### Input material
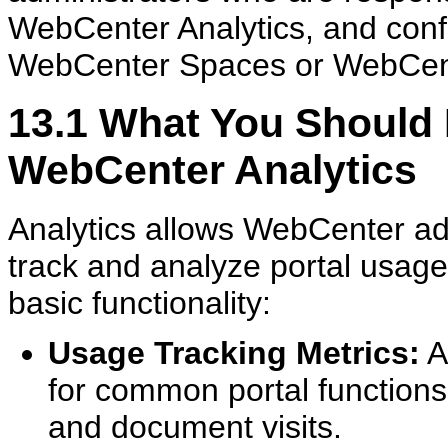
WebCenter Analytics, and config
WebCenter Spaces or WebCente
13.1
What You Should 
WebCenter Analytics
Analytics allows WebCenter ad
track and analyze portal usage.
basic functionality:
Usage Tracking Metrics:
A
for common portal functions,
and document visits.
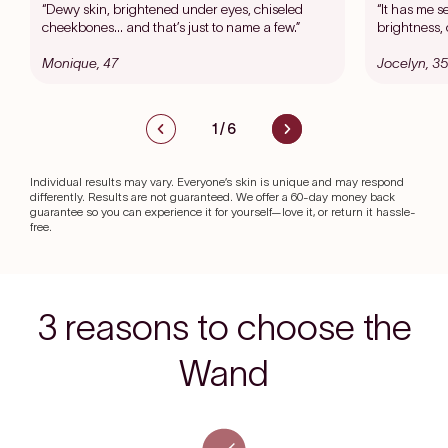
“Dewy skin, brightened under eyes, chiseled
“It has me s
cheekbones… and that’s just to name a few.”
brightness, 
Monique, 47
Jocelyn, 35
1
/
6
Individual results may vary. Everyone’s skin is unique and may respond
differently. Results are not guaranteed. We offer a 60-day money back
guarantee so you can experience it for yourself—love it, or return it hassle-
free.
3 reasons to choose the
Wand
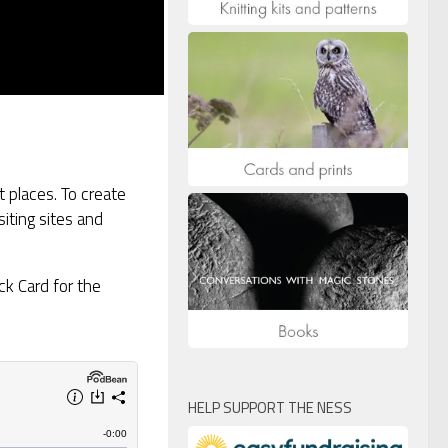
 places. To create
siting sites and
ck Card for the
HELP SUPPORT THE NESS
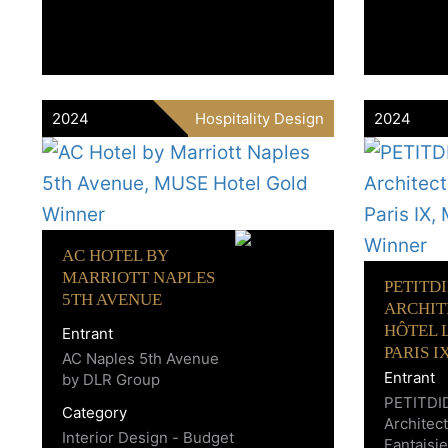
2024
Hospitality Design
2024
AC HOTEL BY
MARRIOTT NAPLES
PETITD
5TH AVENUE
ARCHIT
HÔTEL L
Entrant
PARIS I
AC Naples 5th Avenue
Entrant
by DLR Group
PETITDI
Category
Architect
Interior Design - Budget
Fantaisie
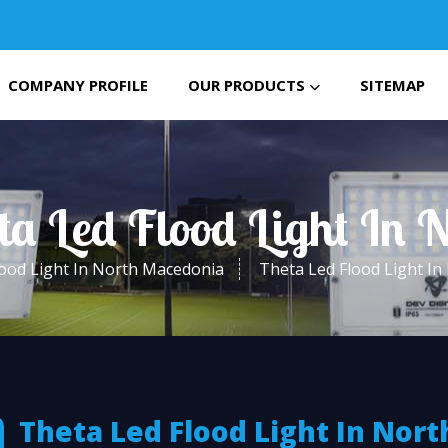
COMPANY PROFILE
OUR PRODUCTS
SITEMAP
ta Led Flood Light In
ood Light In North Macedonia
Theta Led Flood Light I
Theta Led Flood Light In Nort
######
What to work on:
Set each line of the records down exactly, leaving every picture out.

Answer area:
WebCenter Analytics, and config
WebCenter Spaces or WebCente
13.1
What You Should 
WebCenter Analytics
Analytics allows WebCenter ad
track and analyze portal usage.
basic functionality:
Usage Tracking Metrics:
A
for common portal functions,
and document visits.
“Dewy skin, brightened under eyes, chiseled
“It has me s
cheekbones… and that’s just to name a few.”
brightness, 
Monique, 47
Jocelyn, 35
1
/
6
Individual results may vary. Everyone’s skin is unique and may respond
differently. Results are not guaranteed. We offer a 60-day money back
guarantee so you can experience it for yourself—love it, or return it hassle-
free.
3 reasons to choose the
Wand
 places. To create
siting sites and
ck Card for the
HELP SUPPORT THE NESS
2024
Hospitality Design
2024
AC HOTEL BY
MARRIOTT NAPLES
PETITD
5TH AVENUE
ARCHIT
HÔTEL L
Entrant
PARIS I
AC Naples 5th Avenue
Entrant
by DLR Group
PETITDI
Category
Architect
Interior Design - Budget
Fantaisie
COMPANY PROFILE
OUR PRODUCTS
SITEMAP
ta Led Flood Light In
ood Light In North Macedonia
Theta Led Flood Light I
Theta Led Flood Light In Nort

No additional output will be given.